After seeing the weather conditions were only getting worse in SA, I made the arrangements with the Baz Bus driver, and stayed on the bus for the next 10 hours through the rain and fog til I hopped off at a town called Kokstad, where I met the taxi that took me the last 80kms to a town called Underberg.  We were finally dropped off after 9pm after a not-pleasant ride up the mountain through a dense fog in a taxi that must have had 500,000+ kms on it and was not quite road-worthy, especially in these conditions.  Anyway, with only a note on a chalkboard to direct me to the dorm room I was staying in that night, I helped myself to a beer in their self-serve fridge to wind down and called it a night.  LONG DAY!   It was a bonus that the $12/night dorm room was actually empty, so it felt more like a single room, which was really nice.  There’s something to be said for being able to unpack, not worry about your stuff, and lock the door without anyone else to contend with.  Not that I’ve ever had any issues, but still.

The tour group met at 9, so I made a point to grab a big breakfast beforehand as who knows what kind of food we’d be getting the next couple days.  I introduced myself to the 11 Dutch women who’d be joining me on the tour, we split into two 4×4 trucks, and off we went.  I knew I was in trouble immediately after meeting them, as after introductions, they went back to speaking Dutch straight away.  Ugh.  After living and working in Amsterdam for a year and a half, there are few things that annoy me more in this world than being surrounded by Dutch people, who speak PERFECT ENGLISH and know you don’t speak Dutch, yet they continue speaking Dutch in your presence.  I fucking HATE IT!  I knew right off the bat that this was how this group would be, so asked politely if they minded if I sat in front so at least I could talk with the driver.  Unfortunately, one of the women was a bit older and asked if she could sit in front, complaining of an ailing back.  Really?!?  They had overheard me saying something to the driver about the Dutch and promised to speak English.  Fine.  Of course, that didn’t happen for most of the trip.  Ugh.  You could tell the driver was annoyed too.

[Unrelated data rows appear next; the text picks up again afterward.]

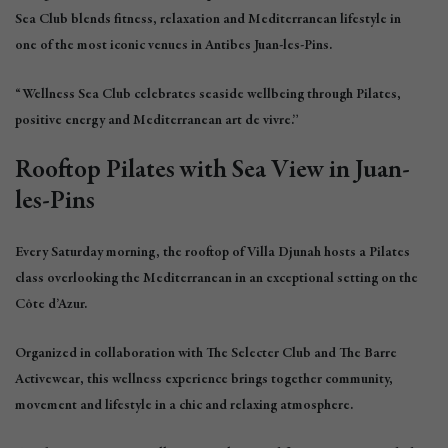
Sea Club blends fitness, relaxation and Mediterranean lifestyle in
one of the most iconic venues in Antibes Juan-les-Pins.
“Wellness Sea Club celebrates seaside wellbeing through Pilates,
positive energy and Mediterranean art de vivre.”
Rooftop Pilates with Sea View in Juan-
les-Pins
Every Saturday morning, the rooftop of Villa Djunah hosts a Pilates
class overlooking the Mediterranean in an exceptional setting on the
Côte d’Azur.
Organized in collaboration with The Selecter Club and The Barre
Activewear, this wellness experience brings together community,
movement and lifestyle in a chic and relaxing atmosphere.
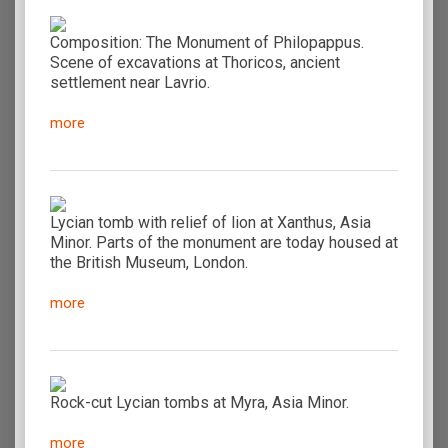
Composition: The Monument of Philopappus.
Scene of excavations at Thoricos, ancient
settlement near Lavrio.
more
Lycian tomb with relief of lion at Xanthus, Asia
Minor. Parts of the monument are today housed at
the British Museum, London.
more
Rock-cut Lycian tombs at Myra, Asia Minor.
more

Anyway, we all hopped into the 4×4 land cruiser and started up Sani Pass, a 9 km road up to Lesotho, aka “the Kingdom in the Sky”.  What Lesotho lacks in trees, it makes up for it in altitude. With the lowest point in the entire country lying at a record setting 4,593 feet above sea level, they have their share of snow and cold temperatures.  I had no idea what to expect from the tour, but was happily surprised that our guide/driver was willing to make picture stops as often as we requested them.  It was an overcast day, but at least it wasn’t pouring…or foggy, so we were able to take in the magnificent landscape.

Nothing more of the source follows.